If the government continues to be lax in its handling of public funds, it will not be able to secure the public’s trust in politics.

A review of the ¥1 million monthly allowance that is given to Diet members to cover correspondence, transport, accommodation and other costs has been postponed.

The ruling and opposition parties had once agreed that the law on annual payments to Diet members from the national treasury would be revised, and that their allowance would be calculated on a daily basis. However, the opposition wanted to make it mandatory to disclose the use of the funds and for unused funds to be returned to the national treasury. As the ruling and opposition parties failed to reach a consensus, the law was not revised during the extraordinary Diet session.

Shouldn’t they have pushed ahead to change parts that they were able to agree on? The parties need to find common ground and revise the law at the ordinary Diet session next year.

The monthly allowance is mainly for sending documents and communication. As there is no need for lawmakers to attach a receipt, it is also referred to as a “second salary” and is not taxed.

Calls for a review were prompted by a member of Nippon Ishin no Kai (Japan Innovation Party) who was elected to the House of Representatives for the first time in the Oct. 31 election. He questioned the fact that the monthly allowance is paid in full even if lawmakers are in office only one day of a month.

Reform of the monthly allowance has been a long-pending issue. The fact that a newly elected lawmaker had to raise the issue for it to be discussed is shameful.

A panel that was set up by the lower house speaker in 2001 to study the monthly allowance proposed that Diet members should report how the monthly allowance was used, attach receipts and make the information public, because the allowance is meant to be used for actual expenses.

Also, after the lower house election on Aug. 30, 2009, the issue of full payments of annual lawmaker salaries and the monthly allowance came up. However, at the time, it was decided that salaries would be based on a daily rate, but the discussion on monthly allowances was put on the back burner.
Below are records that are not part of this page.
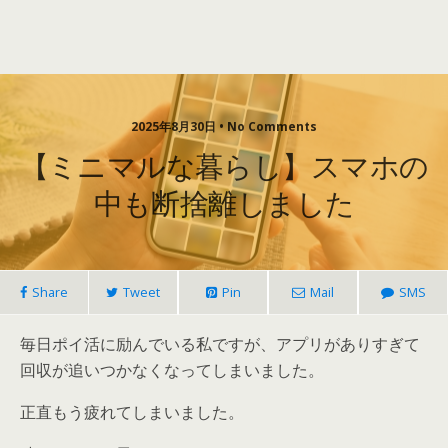
2025年8月30日 • No Comments
【ミニマルな暮らし】スマホの
中も断捨離しました
Share
Tweet
Pin
Mail
SMS
毎日ポイ活に励んでいる私ですが、アプリがありすぎて
回収が追いつかなくなってしまいました。
正直もう疲れてしまいました。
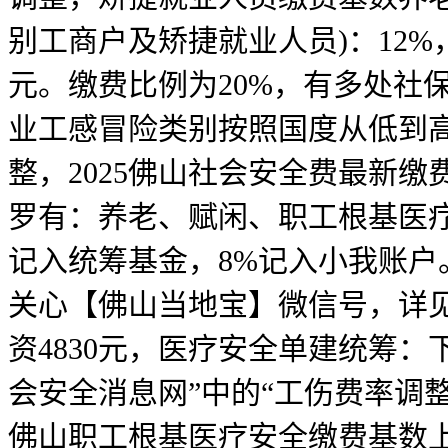
别工商户及矫捷就业人员)：12%，上
元。缴费比例为20%，有多处社
业工感冒险类别按照国度从低到高
整，2025佛山社会安全费最新缴
罗有：养老、赋闲、职工根基医疗四
记入统筹基金，8%记入小我账户
关心【佛山当地宝】微信号，详见
资4830元，医疗安全单建统筹：
会安全消息网”中的“工伤费率调整
佛山职工根基医疗安全缴费基数上限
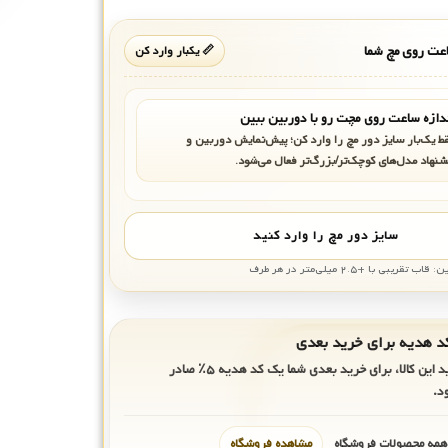
ت روی مچ شما
📏 یکبار وارد کن
دازه ساعت روی مچت رو با دوربین ببین
ط یک‌بار سایز دور مچ را وارد کن؛ پیش‌نمایش دوربین و
شنهاد مدل‌های کوچک‌تر/بزرگ‌تر فعال می‌شود.
سایز دور مچ را وارد کنید
بی با +۲.۵ میلی‌متر در هر طرف
ید این کالا، برای خرید بعدی شما یک کد هدیه
۵٪
صادر
د.
 همه محصولات فروشگاه
مشاهده فروشگاه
Yet again a legal revision to pay the monthly allowance at a daily rate has been postponed. This may be because both ruling and opposition parties do not really want changes made to the funds at their disposal.
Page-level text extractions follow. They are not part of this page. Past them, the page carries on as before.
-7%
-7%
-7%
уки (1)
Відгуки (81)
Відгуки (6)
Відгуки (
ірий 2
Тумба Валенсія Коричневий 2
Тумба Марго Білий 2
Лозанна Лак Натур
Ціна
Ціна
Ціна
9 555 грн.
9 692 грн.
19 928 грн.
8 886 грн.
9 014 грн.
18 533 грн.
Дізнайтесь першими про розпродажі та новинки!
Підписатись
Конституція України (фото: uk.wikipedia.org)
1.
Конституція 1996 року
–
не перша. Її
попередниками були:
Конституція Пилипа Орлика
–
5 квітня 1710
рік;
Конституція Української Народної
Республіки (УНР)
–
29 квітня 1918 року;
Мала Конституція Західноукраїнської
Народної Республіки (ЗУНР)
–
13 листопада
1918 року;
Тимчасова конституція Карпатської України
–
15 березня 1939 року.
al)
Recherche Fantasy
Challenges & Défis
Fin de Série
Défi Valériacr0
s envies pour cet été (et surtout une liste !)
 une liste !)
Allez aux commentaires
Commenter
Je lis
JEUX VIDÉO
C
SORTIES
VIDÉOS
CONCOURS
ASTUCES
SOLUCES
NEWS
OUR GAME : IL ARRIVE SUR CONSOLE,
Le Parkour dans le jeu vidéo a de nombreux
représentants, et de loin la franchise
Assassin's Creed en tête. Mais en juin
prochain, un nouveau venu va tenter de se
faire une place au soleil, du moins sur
Ishin has posted information online detailing how much of the monthly allowance its members spent. But, it is difficult to see the subsequent flow of funds if the money is used to make donations to relevant political organizations and fund other activities.
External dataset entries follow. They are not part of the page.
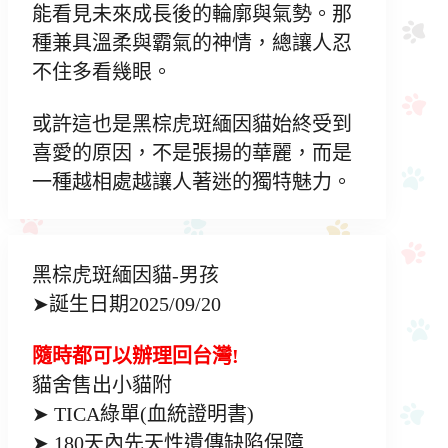
能看見未來成長後的輪廓與氣勢。那
種兼具溫柔與霸氣的神情，總讓人忍
不住多看幾眼。
或許這也是黑棕虎斑緬因貓始終受到
喜愛的原因，不是張揚的華麗，而是
一種越相處越讓人著迷的獨特魅力。
黑棕虎斑緬因貓-男孩
➤誕生日期2025/09/20
隨時都可以辦理回台灣!
貓舍售出小貓附
➤ TICA綠單(血統證明書)
➤ 180天內先天性遺傳缺陷保障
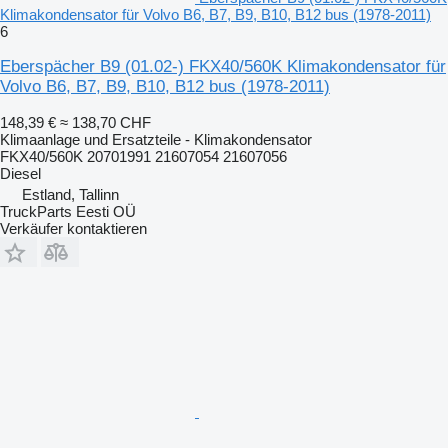
Klimakondensator für Volvo B6, B7, B9, B10, B12 bus (1978-2011)
6
Eberspächer B9 (01.02-) FKX40/560K Klimakondensator für
Volvo B6, B7, B9, B10, B12 bus (1978-2011)
148,39 €
≈ 138,70 CHF
Klimaanlage und Ersatzteile - Klimakondensator
FKX40/560K 20701991 21607054 21607056
Diesel
Estland, Tallinn
TruckParts Eesti OÜ
Verkäufer kontaktieren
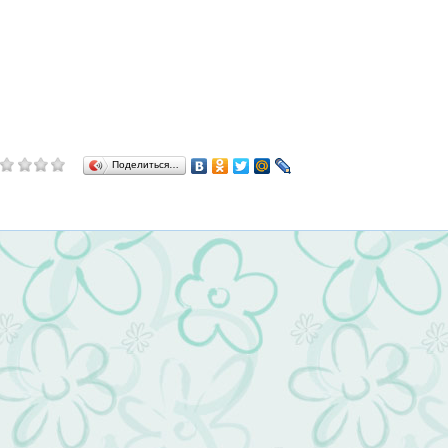
Поделиться…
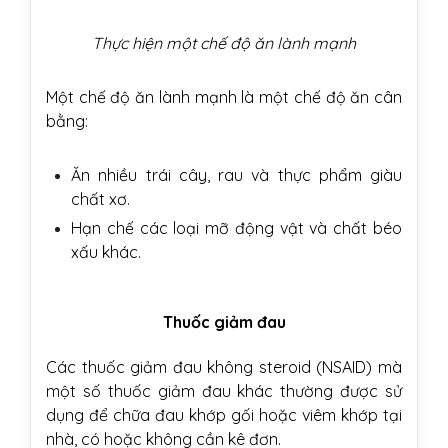
Thực hiện một chế độ ăn lành mạnh
Một chế độ ăn lành mạnh là một chế độ ăn cân
bằng:
Ăn nhiều trái cây, rau và thực phẩm giàu
chất xơ.
Hạn chế các loại mỡ động vật và chất béo
xấu khác.
Thuốc giảm đau
Các thuốc giảm đau không steroid (NSAID) mà
một số thuốc giảm đau khác thường được sử
dụng để chữa đau khớp gối hoặc viêm khớp tại
nhà, có hoặc không cần kê đơn.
In recent talks with opposition parties on the monthly allowance, the ruling Liberal Democratic Party insisted that it would take time to decide to what extent the use of the funds should be disclosed, among other things.

There must be standards that the public can accept regarding the proper usage of the funds. In the age of the internet, lawmakers must also debate whether an allowance of ¥1 million a month is appropriate.

Political activities, such as researching policies and promoting them to voters, require a certain amount of money. It would be problematic if only people with enough financial resources were able to become lawmakers.

However, political parties get an annual total of more than ¥30 billion in subsidies. It is vital to increase the transparency of political funds as a whole and to continuously seek the understanding of the public.

— The original Japanese article appeared in The Yomiuri Shimbun on Dec. 23, 2021.